No need for NATO
No need for NATO
by Bob Fitrakis
May 28,
2012
This Memorial Day, our nation should honor our war dead by either withdrawing from the North Atlantic Treaty Organization (NATO) or, better yet, completely dismantling the obsolete Cold War defense pact. NATO exists today not to defend against aggressive authoritarian Communism, but to steal resources from weaker non-European countries by military force. Its two most recent military actions made the May 2012 NATO Summit in Chicago a gathering of war criminals.
NATO was established in April 1949 at the height of the Cold War and the creation of the so-called "Iron Curtain" dividing Eastern and Western Europe. In 1955, the Soviet bloc countered with its own military organization, the Warsaw Pact. The current 28 NATO member nations account for an estimated 70% of the world's defense spending.

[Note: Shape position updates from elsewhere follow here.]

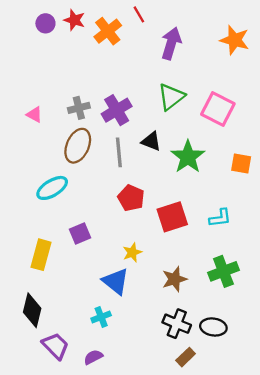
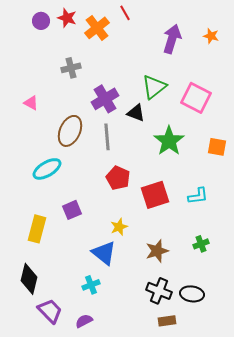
orange star: (235, 40) -> (211, 36), size x0.6
purple arrow: (171, 43) -> (172, 39), moved
gray cross: (79, 108) -> (71, 68), moved
black triangle: (151, 141) -> (136, 113), moved
green cross: (223, 271) -> (201, 244), size x0.6
brown rectangle: (186, 357) -> (167, 321), turned 36

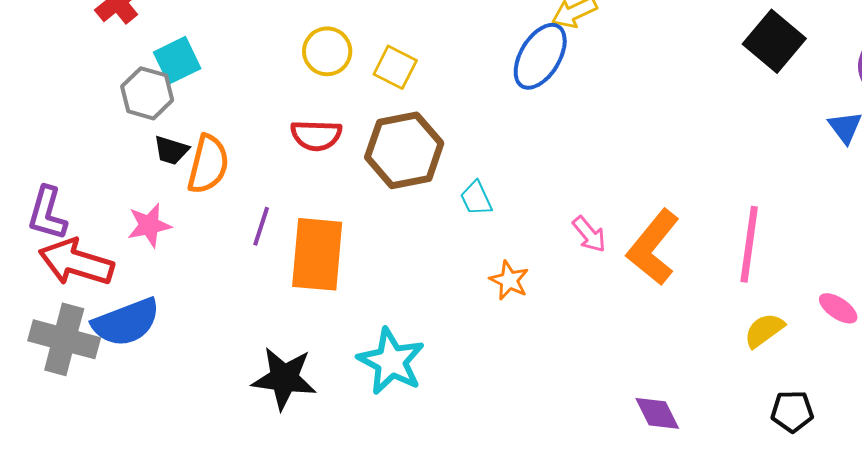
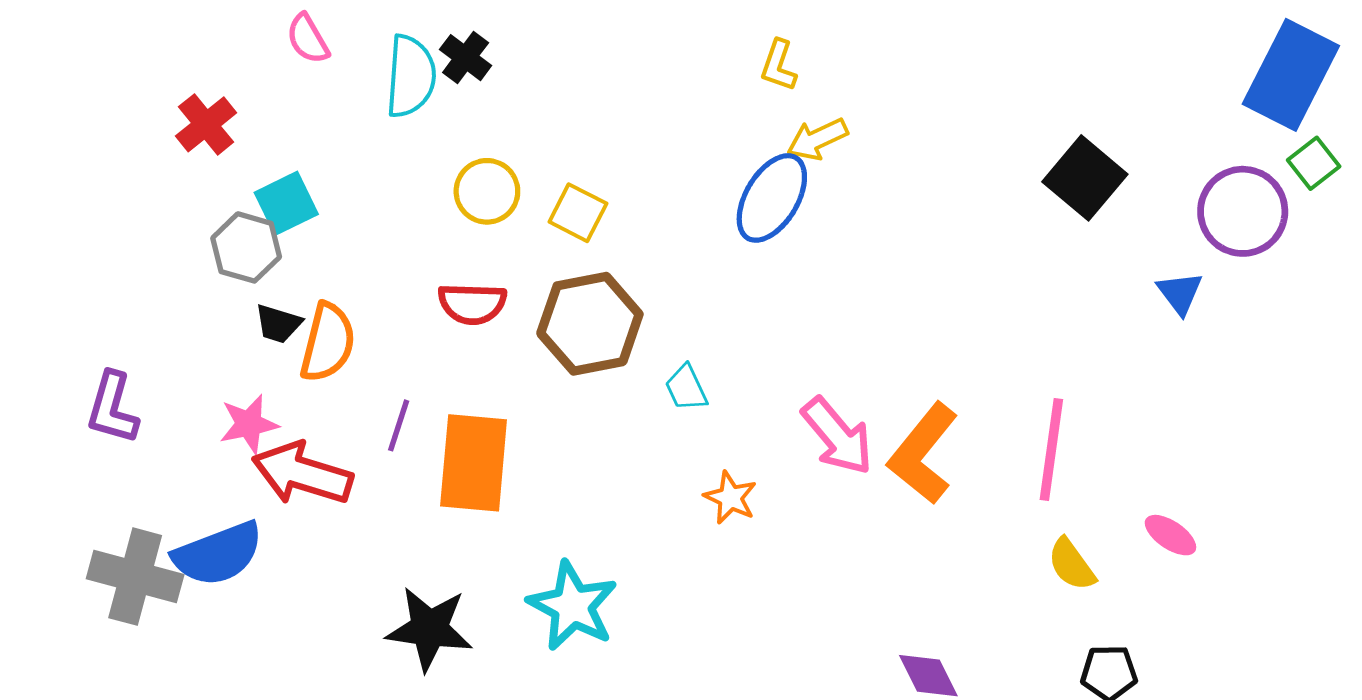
pink arrow: (589, 234) -> (837, 436), size x1.6
red arrow: (76, 262) -> (302, 474), moved
yellow semicircle: (764, 330) -> (1072, 565), turned -90

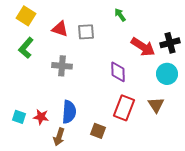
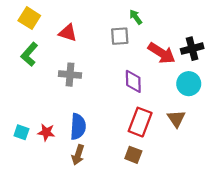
gray square: (86, 32) -> (120, 36), moved
brown square: (98, 131) -> (133, 155), moved
brown arrow: (59, 137) -> (78, 155), moved

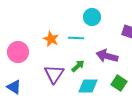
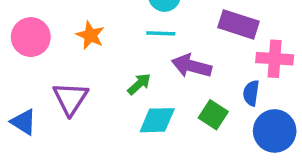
cyan line: (76, 38) -> (161, 33), moved
pink circle: (18, 52) -> (31, 37), moved
purple triangle: (54, 74) -> (71, 98), moved

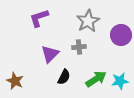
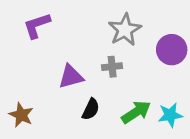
purple L-shape: (39, 18) -> (37, 25), moved
purple triangle: (50, 54) -> (71, 77), turned 30

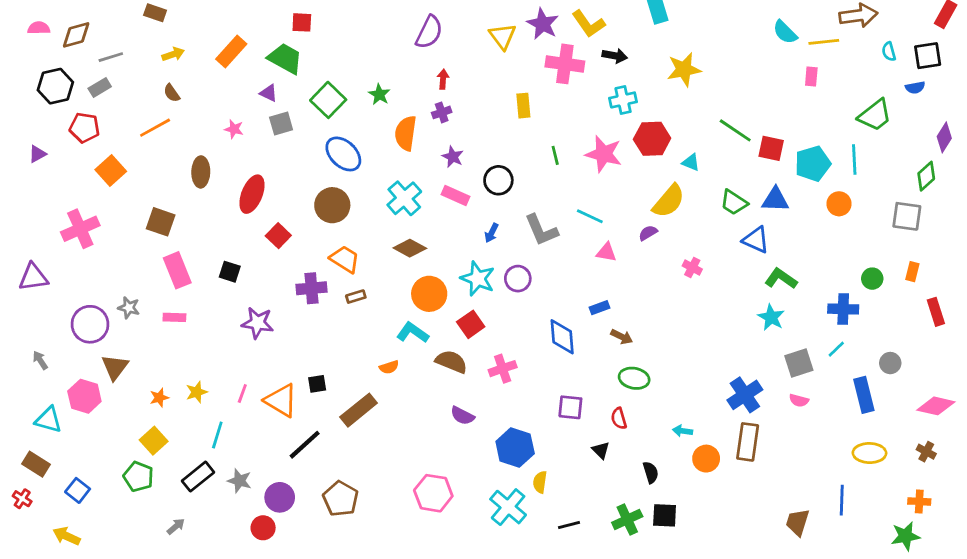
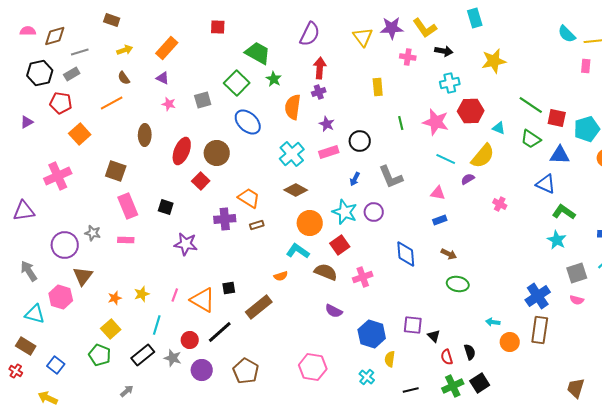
purple star: (543, 24) -> (392, 28), turned -30
green trapezoid: (285, 58) -> (258, 53), moved
pink cross: (565, 64) -> (408, 57), size x0.6
red arrow: (443, 79) -> (320, 68), size x1.5
purple triangle: (269, 93) -> (163, 78), moved
pink rectangle: (456, 196) -> (329, 152), turned -42
green trapezoid: (734, 202) -> (531, 139), moved
brown circle: (332, 205) -> (217, 153), moved
cyan line: (590, 216) -> (446, 159), moved
blue rectangle: (599, 308) -> (440, 220), moved
gray arrow: (40, 360) -> (29, 271), size x1.5
purple square: (570, 407) -> (413, 325), moved
red semicircle: (619, 418) -> (447, 357), moved
cyan cross: (508, 507) -> (367, 377), size x0.6
black square: (665, 515) -> (480, 383), turned -36
red circle: (263, 528) -> (190, 340), moved

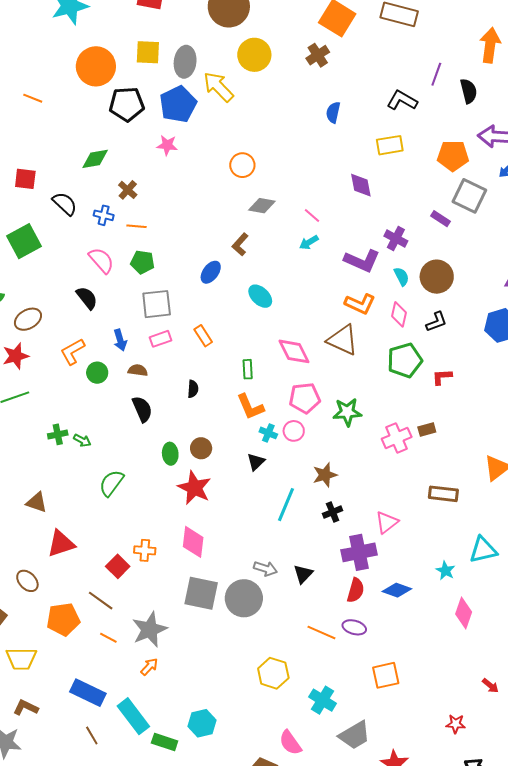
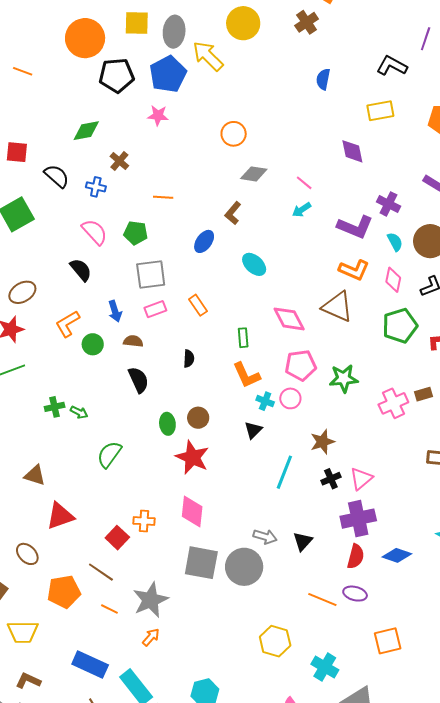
orange line: (137, 226) -> (163, 197), moved
pink triangle: (387, 522) -> (361, 479), moved

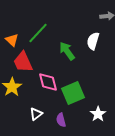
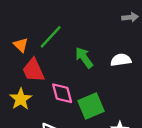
white semicircle: (93, 41) -> (121, 60), moved, turned 66

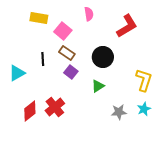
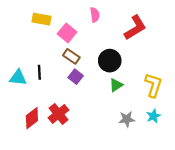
black line: (43, 59) -> (39, 72), moved
cyan triangle: (17, 73) -> (18, 78), turned 36
green triangle: (98, 86) -> (116, 85), moved

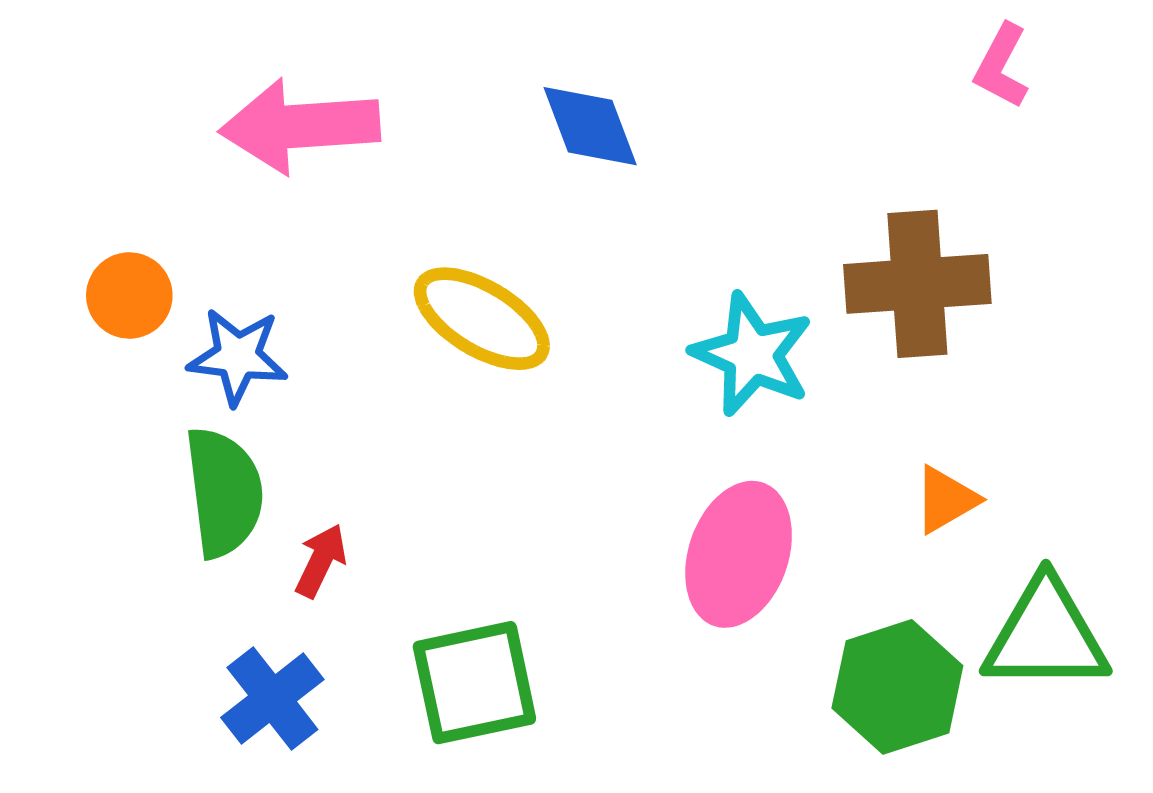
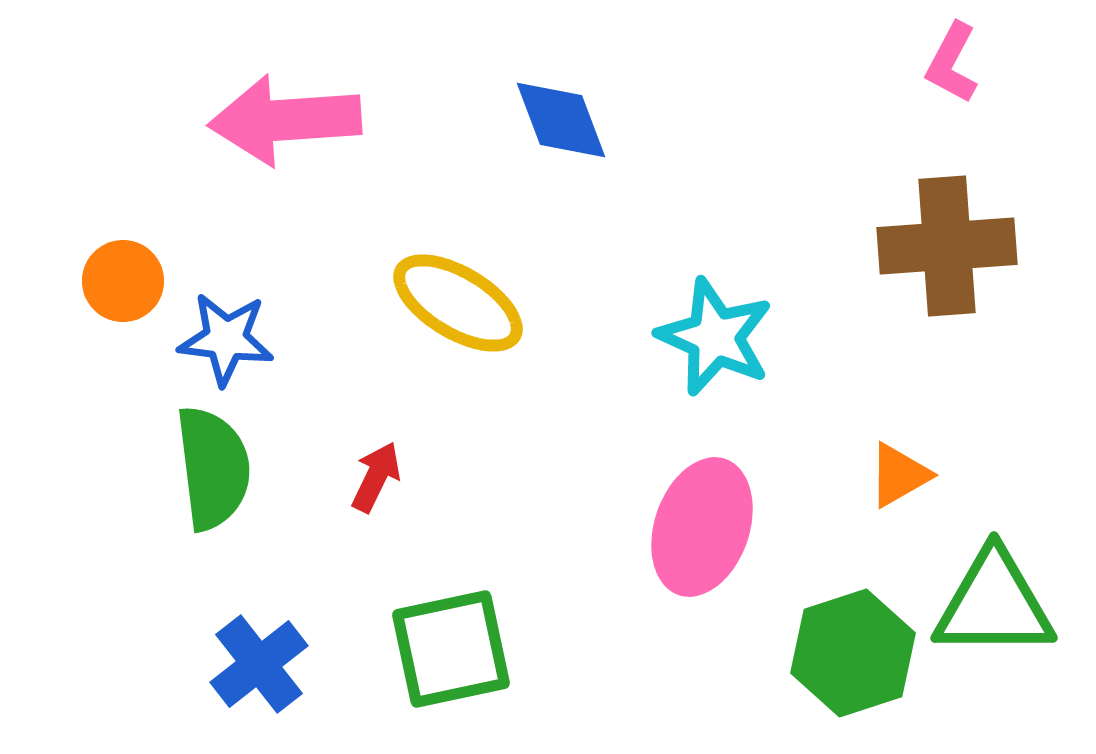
brown cross: (917, 284) -> (947, 246), moved
red arrow: (321, 561) -> (376, 477), moved

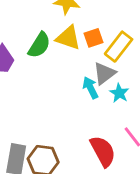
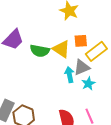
yellow triangle: (68, 38) -> (61, 49), moved
green semicircle: (39, 45) -> (40, 51), moved, turned 54

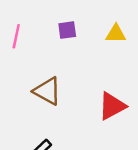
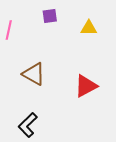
purple square: (67, 30) -> (50, 16), moved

East and West Germany reunified in October 1990. The Soviet Union dissolved in December 1991 along with the Warsaw Pact. NATO achieved its goal as a defensive pact of defending Western Europe from the Soviet bloc.
But now, it stalks the Earth like a vampire, existing only to hijack resources from non-Western nations. NATO's trajectory since the collapse of the Soviet Union has been toward a new Western imperialism.
First there was the intervention into the Yugoslavian civil war in the 1990s. The Yugoslavian campaign included a 78-day bombardment of the Federal Republic of Yugoslavia. Over 500 civilians died.
NATO shifted its activities away from Europe when it invoked Article V of its charter for the first time in its history. Article V states that an attack on any one member of NATO can be considered an attack on the entire alliance. After invoking Article V, NATO became an offensive military organization under the domination of the United States following the events of 9/11. NATO's support for the U.S. military campaign in Afghanistan was arguable legal.
Still, NATO's greatest sin, and one that makes it an organization of war criminals, stems from its involvement in the illegal U.S. and British attack on Iraq in 2003. NATO formed the NATO Training Mission -- Iraq to help train Iraqi security forces in conjunction with the U.S. and the coalition of the willing. NATO claimed to be responding to the request of the Iraqi interim government, a puppet government installed after the illegal U.S. invasion.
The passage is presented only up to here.